I asked Habib if he thought the United States was on track to achieve UHC by 2030 as the report recommends. “I think the U.S. is heavily off track in many ways,” he said, noting the challenges inherent in changing policy in a nation with 50 largely autonomous states. He sees the focus on deriving profit from providing care as another barrier to reaching UHC. “We have a system that spends more on health care per capita than any country in the world with mediocre outcomes, so the situation of oral health is one symptom of bigger system issues,” he believes.
Where NYU Dentistry Fits In
Before joining NYU, Habib worked with the World Dental Federation (FDI) in Geneva, Switzerland, and then as a consultant for the WHO and other international agencies. This established relationship positioned NYU Dentistry’s Department of Epidemiology & Health Promotion, which I currently serve as interim chair, to become a WHO Collaborating Center for Quality Improvement, Evidence-based Dentistry in December 2016 with Professor Richard Niederman, DMD, as its first director. Habib and his colleague Eugenio Beltrán, DMD, DrPH, MPH, currently co-direct the Collaborating Center, which is the only one of its kind in the Americas.

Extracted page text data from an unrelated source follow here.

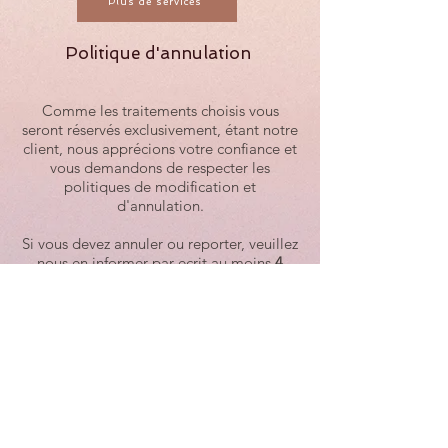
Plus de services
Politique d'annulation
Comme les traitements choisis vous
seront réservés exclusivement, étant notre
client, nous apprécions votre confiance et
vous demandons de respecter les
politiques de modification et
d'annulation.
Si vous devez annuler ou reporter, veuillez
nous en informer par ecrit au moins
4
heures ouvrables
à l'avance. Toute
annulation avec moins de 4 heures de
préavis est sujette à être entièrement
facturée.
Exemple : pour une séance à 9h00, la
dernière limite pour reporter ou annuler
serait 15h30 le jour ouvrable précédent.
​ Nous valorisons le temps de nos clients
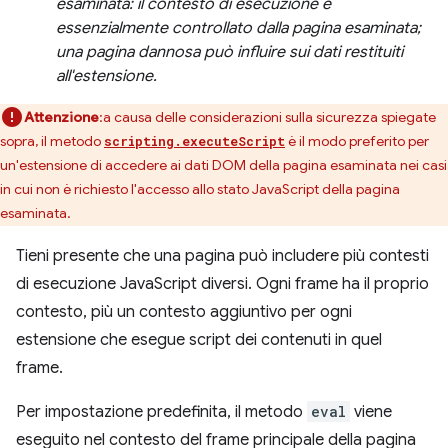
esaminata: il contesto di esecuzione è
essenzialmente controllato dalla pagina esaminata;
una pagina dannosa può influire sui dati restituiti
all'estensione.
Attenzione
:a causa delle considerazioni sulla sicurezza spiegate
sopra, il metodo
è il modo preferito per
scripting.executeScript
un'estensione di accedere ai dati DOM della pagina esaminata nei casi
in cui non è richiesto l'accesso allo stato JavaScript della pagina
esaminata.
Tieni presente che una pagina può includere più contesti
di esecuzione JavaScript diversi. Ogni frame ha il proprio
contesto, più un contesto aggiuntivo per ogni
estensione che esegue script dei contenuti in quel
frame.
Per impostazione predefinita, il metodo
eval
viene
eseguito nel contesto del frame principale della pagina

Department faculty support the WHO’s oral health mission in a variety of ways. In addition to raising awareness and advocating for oral health and they work with colleagues internationally to determine which oral health interventions are most cost-effective. The Collaborating Center’s success in its early years led to a renewal of the WHO agreement in 2021.
Moving ahead, the Collaborating Center will continue to work with the WHO as it develops a comprehensive global oral health action plan and a framework for monitoring its implementation. The Global Oral Health Status Report presents a foundation for these efforts by providing baseline data that can be used to monitor progress. Although the report is not focused on policy solutions, its advocacy message is clear and strong: “Continuing with ‘business as usual’ is not an option,” it states, echoing a point Habib made when we spoke. “We need to move away from the idea that all diseases can be treated away because they cannot. We will never have enough oral health professionals to seal every tooth or treat every case of dental caries.”

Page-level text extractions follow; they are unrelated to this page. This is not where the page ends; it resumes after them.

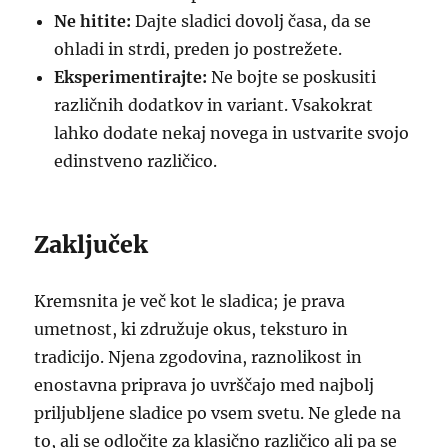
Ne hitite:
Dajte sladici dovolj časa, da se
ohladi in strdi, preden jo postrežete.
Eksperimentirajte:
Ne bojte se poskusiti
različnih dodatkov in variant. Vsakokrat
lahko dodate nekaj novega in ustvarite svojo
edinstveno različico.
Zaključek
Kremsnita je več kot le sladica; je prava
umetnost, ki združuje okus, teksturo in
tradicijo. Njena zgodovina, raznolikost in
enostavna priprava jo uvrščajo med najbolj
priljubljene sladice po vsem svetu. Ne glede na
to, ali se odločite za klasično različico ali pa se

I agree. Continuing to pour billions of dollars into established models of clinical care without also taking concerted steps to improve access and prevent disease will merely reinforce an unacceptable status quo. In showing that nearly half the world’s people have some form of oral disease, the WHO report reveals the magnitude of the problem. In sounding the alarm, its authors challenge us to muster the political will to move beyond the current state of global oral health and shift policy, both at home and globally.